September 27, 1990|By Deborah Hofmann | Deborah Hofmann,New York Times News Service

This fall, chambray and denim fabrics, rugged staples of men's wear, are lighter and more urbane-looking,

Denim work shirts by Joseph Abboud are in faded and dark indigo, stone-washed for a soft hand. "We're stressing versatility -- the same shirts with a tie and tweed jacket and with jeans," Mr. Abboud said.

The roomy medium-weight shirts have an easy drape, deep armholes, a small soft pointed collar, two pockets and rivet-style buttons. Mr. Abboud's blue jeans are snug at the seat but loose on the thighs.

"The '90s denims are anti-fit, relaxed, not uptight, meant to be worn with suede wingtips, not just boots," he said.

The Gap's classic denim shirt, $40, looks well-worn.

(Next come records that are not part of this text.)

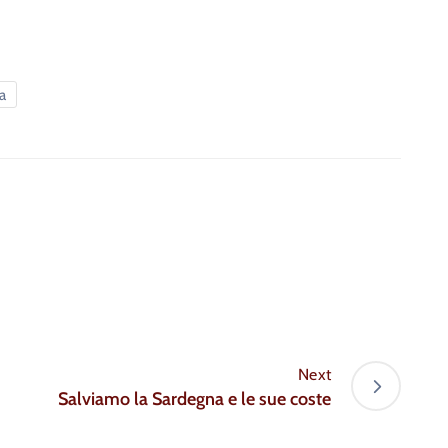
a
Next
Salviamo la Sardegna e le sue coste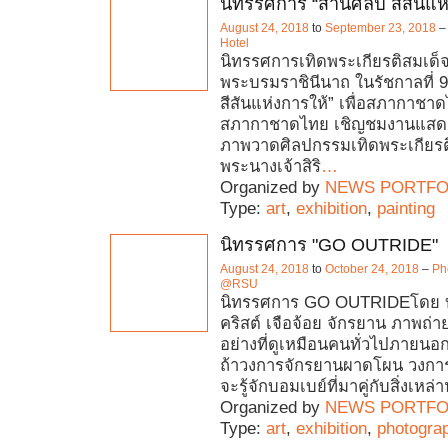
นิทรรศการ “สานศิลป์ สีสันแห
August 24, 2018
to
September 23, 2018
Hotel
นิทรรศการเทิดพระเกียรติสมเด็
พระบรมราชินีนาถ ในรัชกาลที่ 9
สีสันแห่งการให้” เพื่อสภากาชา
สภากาชาดไทย เชิญชมงานแสด
ภาพวาดศิลปกรรมเทิดพระเกียรต
พระนางเจ้าสิริ
…
Organized by
NEWS PORTFO
Type:
art
,
exhibition
,
painting
นิทรรศการ "GO OUTRIDE"
August 24, 2018
to
October 24, 2018
–
Ph
@RSU
นิทรรศการ GO OUTRIDEโดย บ
คริสต์ เจือจ้อย จักรยาน ภาพถ่
อย่างที่ดูเหมือนคนทั่วไปภายนอกจ
ถ้าวงการจักรยานผาดโผน วงการ
จะรู้จักบอมเบย์ที่มาคู่กับสิ่งเหล่
Organized by
NEWS PORTFO
Type:
art
,
exhibition
,
photogra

It's medium-weight with a button-down collar, just right as a jacket over a T-shirt, or alone.

The Gap also makes many chambrays, a square weave of finer cotton than the dense slanted twill of denim; there are six variations of pocket and collar styles for the classic $30 shirt and a variety of striped models, each $32.

Banana Republic has denim shirts in every weight and shade of indigo and a range of pocket and collar styles. Among medium-weight shirts, the Laramie in faded indigo with a suede collar is $58; the single-pocket dark indigo Folsom with frayed button-down collar is $44.

The Trapper has horn buttons, double-flap pockets and comes in faded hemlock, butternut, dusk and plum, $48 -- perfect fall hues. Chambrays are in a dozen variations, $30 to $42; any work, under a sport coat.

"It's not just about cowboys and country and western anymore," said Larry Hotz, a spokesman for the Men's Fashion Association, a trade group. "It used to be that denim meant play clothes; now men want to wear it to the office the next day."